1860s - 1910s
The origins of Dreamland as an entertainment venue go back to the late 1860s when an unused railway terminal on the current site was turned into a restaurant and dance venue, known as the Hall-by-the-Sea.
In 1873, the Victorian circus entrepreneur “Lord” George Sanger refurbished the building into a restaurant by day and a ballroom by night.
It reopened on 27 June 1874. The former swampland behind the hall was turned into pleasure gardens with a mock ruined abbey used as a bandstand, and a lake, statues, sideshows, roundabouts, and numerous fishponds and fountains.
However, the greatest attraction was Sanger’s menagerie – lions, tigers, leopards, bears and wolves – which he bred there for his travelling circus. The animal cages and gothic walls on the present Dreamland western and southern boundaries (now Grade II listed) date from this time and are shockingly cramped by modern standards.
“Lord” George Sanger – he earned the nickname “his Lordship” from his father, for his smart dress – was the head lion trainer with Sanger’s Circus. He oversaw the breeding and training of the animals and on occasions would share his cottage in the grounds of the park with up to 20 lion cubs who needed hand-rearing and constant bottle feeds.
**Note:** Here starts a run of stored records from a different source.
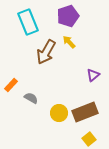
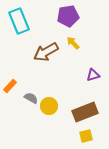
purple pentagon: rotated 10 degrees clockwise
cyan rectangle: moved 9 px left, 1 px up
yellow arrow: moved 4 px right, 1 px down
brown arrow: rotated 30 degrees clockwise
purple triangle: rotated 24 degrees clockwise
orange rectangle: moved 1 px left, 1 px down
yellow circle: moved 10 px left, 7 px up
yellow square: moved 3 px left, 3 px up; rotated 24 degrees clockwise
Sanger was elected the first president of the Showmen’s Guild of Great Britain, a post he held from 1890 until 1909. In 1905, he sold his zoo and circus and wrote an autobiography, Seventy Years a Showman, which contained accounts of the ups and downs of his career: “A showman’s life, my friends, is not all glory. Beneath the glitter and the tinsel is many a heartache. The open road is often strewn with thorns …”
The hall’s ownership then passed to Arthur Reeve, and his wife, Harriett, (Sanger’s daughter). They began to focus on dance programmes and grand balls including regular masquerade and costume balls in the hall and skating rink and gardens. The aim was to attract a “better class” of customer who would have otherwise gone to Cliftonville and the Winter Gardens.
Business dipped in the First World War and, with their style of entertainment going out of fashion. The couple retired and sold the business for £40,000 in November 1919 to John Henry Iles, 47, who owned an advertising agency and had the vision of turning the site into an American-style amusement park. Iles already owned one of Britain’s earliest scenic railways, in Blackpool, and had developed other amusement parks.